私は、【ラニブラ】から【転移】しました。
・・・
【ワールド・コア】ルーム。
さてと、朝ご飯までに、造れるだけ【自動人形】・シグニチャー・エディションを造ってしまいましょう。
もはや大量の【自動人形】・シグニチャー・エディションを投入しての人海戦術に慣れてしまっている為に、私1人では、あらゆるオペレーションが捗りません。
内職。
20体分の構造部材を【収納】から取り出して、一気に20体の【自動人形】・シグニチャー・エディションを完成させます。
これで、ストックしてあった【自動人形】・シグニチャー・エディション用の部材は使い切ってしまいました。

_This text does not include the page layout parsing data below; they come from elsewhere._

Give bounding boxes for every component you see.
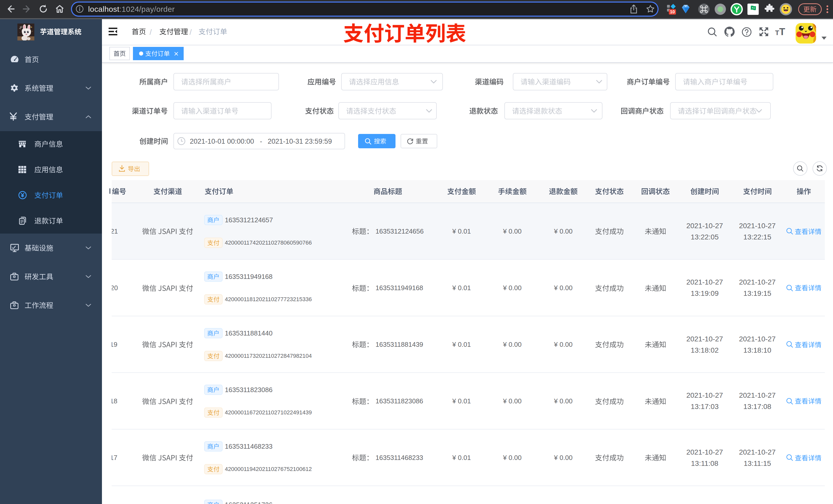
svg-text:10: 10 — [670, 9, 675, 14]
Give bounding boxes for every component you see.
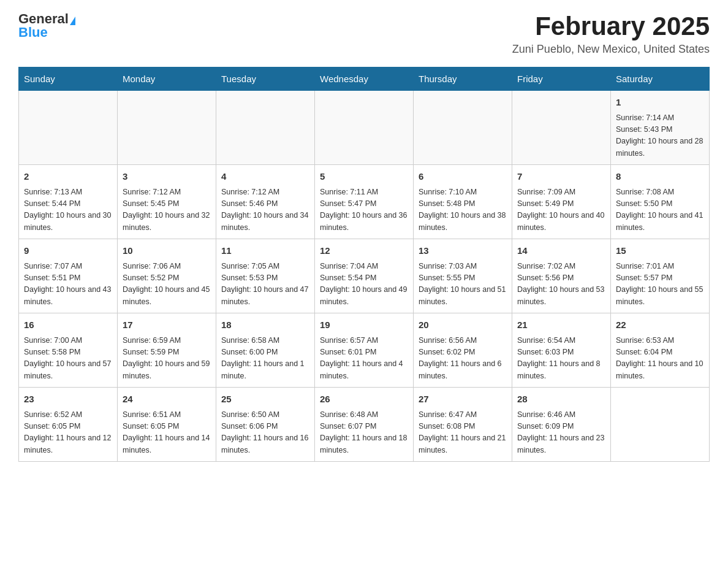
calendar-cell: 20Sunrise: 6:56 AMSunset: 6:02 PMDayligh… <box>414 313 512 388</box>
day-number: 22 <box>616 318 704 332</box>
day-number: 17 <box>123 318 211 332</box>
calendar-week-row: 16Sunrise: 7:00 AMSunset: 5:58 PMDayligh… <box>19 313 710 388</box>
day-of-week-header: Friday <box>512 67 611 91</box>
day-info: Sunrise: 7:13 AMSunset: 5:44 PMDaylight:… <box>24 186 112 234</box>
calendar-week-row: 23Sunrise: 6:52 AMSunset: 6:05 PMDayligh… <box>19 388 710 462</box>
day-info: Sunrise: 7:05 AMSunset: 5:53 PMDaylight:… <box>221 261 309 308</box>
day-number: 15 <box>616 244 704 258</box>
location-subtitle: Zuni Pueblo, New Mexico, United States <box>512 43 710 56</box>
day-number: 5 <box>320 170 408 184</box>
day-number: 1 <box>616 96 704 110</box>
day-of-week-header: Tuesday <box>216 67 315 91</box>
day-number: 8 <box>616 170 704 184</box>
day-number: 6 <box>419 170 507 184</box>
day-number: 14 <box>517 244 605 258</box>
calendar-cell <box>216 91 315 165</box>
calendar-cell <box>414 91 512 165</box>
calendar-cell: 23Sunrise: 6:52 AMSunset: 6:05 PMDayligh… <box>19 388 118 462</box>
calendar-cell: 24Sunrise: 6:51 AMSunset: 6:05 PMDayligh… <box>118 388 216 462</box>
calendar-cell <box>611 388 710 462</box>
calendar-cell: 14Sunrise: 7:02 AMSunset: 5:56 PMDayligh… <box>512 239 611 313</box>
header-row: SundayMondayTuesdayWednesdayThursdayFrid… <box>19 67 710 91</box>
calendar-cell: 16Sunrise: 7:00 AMSunset: 5:58 PMDayligh… <box>19 313 118 388</box>
calendar-cell: 11Sunrise: 7:05 AMSunset: 5:53 PMDayligh… <box>216 239 315 313</box>
day-of-week-header: Monday <box>118 67 216 91</box>
calendar-cell: 13Sunrise: 7:03 AMSunset: 5:55 PMDayligh… <box>414 239 512 313</box>
day-info: Sunrise: 7:08 AMSunset: 5:50 PMDaylight:… <box>616 186 704 234</box>
day-number: 3 <box>123 170 211 184</box>
day-info: Sunrise: 6:50 AMSunset: 6:06 PMDaylight:… <box>221 409 309 457</box>
day-number: 25 <box>221 393 309 407</box>
day-info: Sunrise: 7:11 AMSunset: 5:47 PMDaylight:… <box>320 186 408 234</box>
day-number: 16 <box>24 318 112 332</box>
day-of-week-header: Saturday <box>611 67 710 91</box>
calendar-cell: 10Sunrise: 7:06 AMSunset: 5:52 PMDayligh… <box>118 239 216 313</box>
day-number: 4 <box>221 170 309 184</box>
calendar-cell: 12Sunrise: 7:04 AMSunset: 5:54 PMDayligh… <box>315 239 414 313</box>
day-number: 28 <box>517 393 605 407</box>
calendar-cell: 8Sunrise: 7:08 AMSunset: 5:50 PMDaylight… <box>611 165 710 239</box>
day-number: 27 <box>419 393 507 407</box>
calendar-cell: 17Sunrise: 6:59 AMSunset: 5:59 PMDayligh… <box>118 313 216 388</box>
calendar-header: SundayMondayTuesdayWednesdayThursdayFrid… <box>19 67 710 91</box>
day-number: 11 <box>221 244 309 258</box>
calendar-cell: 22Sunrise: 6:53 AMSunset: 6:04 PMDayligh… <box>611 313 710 388</box>
day-number: 10 <box>123 244 211 258</box>
day-info: Sunrise: 6:57 AMSunset: 6:01 PMDaylight:… <box>320 335 408 383</box>
day-number: 20 <box>419 318 507 332</box>
calendar-cell: 19Sunrise: 6:57 AMSunset: 6:01 PMDayligh… <box>315 313 414 388</box>
calendar-body: 1Sunrise: 7:14 AMSunset: 5:43 PMDaylight… <box>19 91 710 462</box>
day-info: Sunrise: 6:59 AMSunset: 5:59 PMDaylight:… <box>123 335 211 383</box>
day-number: 18 <box>221 318 309 332</box>
calendar-cell: 26Sunrise: 6:48 AMSunset: 6:07 PMDayligh… <box>315 388 414 462</box>
calendar-cell: 3Sunrise: 7:12 AMSunset: 5:45 PMDaylight… <box>118 165 216 239</box>
day-of-week-header: Wednesday <box>315 67 414 91</box>
day-number: 23 <box>24 393 112 407</box>
day-number: 26 <box>320 393 408 407</box>
calendar-cell <box>315 91 414 165</box>
calendar-week-row: 9Sunrise: 7:07 AMSunset: 5:51 PMDaylight… <box>19 239 710 313</box>
day-number: 19 <box>320 318 408 332</box>
day-info: Sunrise: 6:48 AMSunset: 6:07 PMDaylight:… <box>320 409 408 457</box>
day-number: 13 <box>419 244 507 258</box>
day-info: Sunrise: 7:14 AMSunset: 5:43 PMDaylight:… <box>616 112 704 160</box>
calendar-cell: 28Sunrise: 6:46 AMSunset: 6:09 PMDayligh… <box>512 388 611 462</box>
day-info: Sunrise: 6:47 AMSunset: 6:08 PMDaylight:… <box>419 409 507 457</box>
day-number: 7 <box>517 170 605 184</box>
logo-blue-label: Blue <box>18 25 48 40</box>
calendar-cell: 2Sunrise: 7:13 AMSunset: 5:44 PMDaylight… <box>19 165 118 239</box>
month-title: February 2025 <box>512 12 710 40</box>
day-info: Sunrise: 7:00 AMSunset: 5:58 PMDaylight:… <box>24 335 112 383</box>
day-number: 12 <box>320 244 408 258</box>
day-number: 21 <box>517 318 605 332</box>
calendar-week-row: 2Sunrise: 7:13 AMSunset: 5:44 PMDaylight… <box>19 165 710 239</box>
day-info: Sunrise: 6:51 AMSunset: 6:05 PMDaylight:… <box>123 409 211 457</box>
day-info: Sunrise: 6:46 AMSunset: 6:09 PMDaylight:… <box>517 409 605 457</box>
day-info: Sunrise: 7:01 AMSunset: 5:57 PMDaylight:… <box>616 261 704 308</box>
calendar-cell: 27Sunrise: 6:47 AMSunset: 6:08 PMDayligh… <box>414 388 512 462</box>
calendar-cell: 18Sunrise: 6:58 AMSunset: 6:00 PMDayligh… <box>216 313 315 388</box>
day-of-week-header: Sunday <box>19 67 118 91</box>
day-number: 2 <box>24 170 112 184</box>
calendar-cell: 5Sunrise: 7:11 AMSunset: 5:47 PMDaylight… <box>315 165 414 239</box>
day-info: Sunrise: 6:56 AMSunset: 6:02 PMDaylight:… <box>419 335 507 383</box>
title-area: February 2025 Zuni Pueblo, New Mexico, U… <box>512 12 710 56</box>
logo-triangle-icon <box>70 17 75 25</box>
logo-blue-text: Blue <box>18 26 48 39</box>
day-of-week-header: Thursday <box>414 67 512 91</box>
calendar-cell: 7Sunrise: 7:09 AMSunset: 5:49 PMDaylight… <box>512 165 611 239</box>
day-number: 24 <box>123 393 211 407</box>
day-info: Sunrise: 7:04 AMSunset: 5:54 PMDaylight:… <box>320 261 408 308</box>
day-info: Sunrise: 6:58 AMSunset: 6:00 PMDaylight:… <box>221 335 309 383</box>
logo: General Blue <box>18 12 75 39</box>
calendar-table: SundayMondayTuesdayWednesdayThursdayFrid… <box>18 67 710 462</box>
calendar-week-row: 1Sunrise: 7:14 AMSunset: 5:43 PMDaylight… <box>19 91 710 165</box>
day-info: Sunrise: 7:09 AMSunset: 5:49 PMDaylight:… <box>517 186 605 234</box>
calendar-cell <box>19 91 118 165</box>
logo-text: General <box>18 12 75 26</box>
calendar-cell: 6Sunrise: 7:10 AMSunset: 5:48 PMDaylight… <box>414 165 512 239</box>
day-info: Sunrise: 6:53 AMSunset: 6:04 PMDaylight:… <box>616 335 704 383</box>
calendar-cell <box>118 91 216 165</box>
calendar-cell: 15Sunrise: 7:01 AMSunset: 5:57 PMDayligh… <box>611 239 710 313</box>
day-info: Sunrise: 6:52 AMSunset: 6:05 PMDaylight:… <box>24 409 112 457</box>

完成したばかりの【自動人形】・シグニチャー・エディション20体に、新しい【自動人形】・シグニチャー・エディションの構造部材を素材から造らせながら、私は、【自動人形】・シグニチャー・エディションの【メイン・コア】となる【超位魔法石】に【積層型魔法陣】を組んでいきます。
私の手が余ると、今度は構造部材造りの方に参加しました。
ミネルヴァが、フルスピードで【自動人形】・シグニチャー・エディションを造る私を面白がって軽快なBGMを流してくれています。
アラームが鳴りました。
「ふ〜……5時間あまりで、完成品30体と構造部材のストック20体分ですか……また、時間あたりの製造数の新記録を更新してしまいましたね」
私は、呟きました。
「チーフ。凄かったです」
ミネルヴァが手放しで称賛してくれます。
「ありがとう」
途中、私は、また新たな作業工程の効率化を編み出しました。
通常、【自動人形】・シグニチャー・エディションを造る工程は、骨格を組み、回路を組み、構造部材を組み、外装を被せ、最後にメイン・コアを装填するのですが、私は、その工程を組み替えてみたのです。
つまり、メイン・コア……コア・ボックス……回路……骨格……構造部材……外装……という具合に。
【神位】の【理力魔法】で、各部材を空中に浮かべたまま、【神位】の【工学魔法】で一気に組み上げて行くので、おそらく私にしか出来ないやり方でしょうね。
これで、また、さらに作業がスピード・アップしました。
私は、完成した30体の【自動人形】・シグニチャー・エディションを、すぐ、【転送機】を使って【ラニブラ】に送りました。
そして、臨時警備に置いていた緑師団一個部隊を原隊に復帰させます。
これで良し、と。
私は、店開きしていた内職の後を、【収納】に回収。
「ミネルヴァ。では、出かけますね」
「はい。いってらっしゃい」
私は、【ワールド・コア】ルームからエントランスに出て、朝ご飯を食べる為に【ドラゴニーア】の竜城に【転移】しました。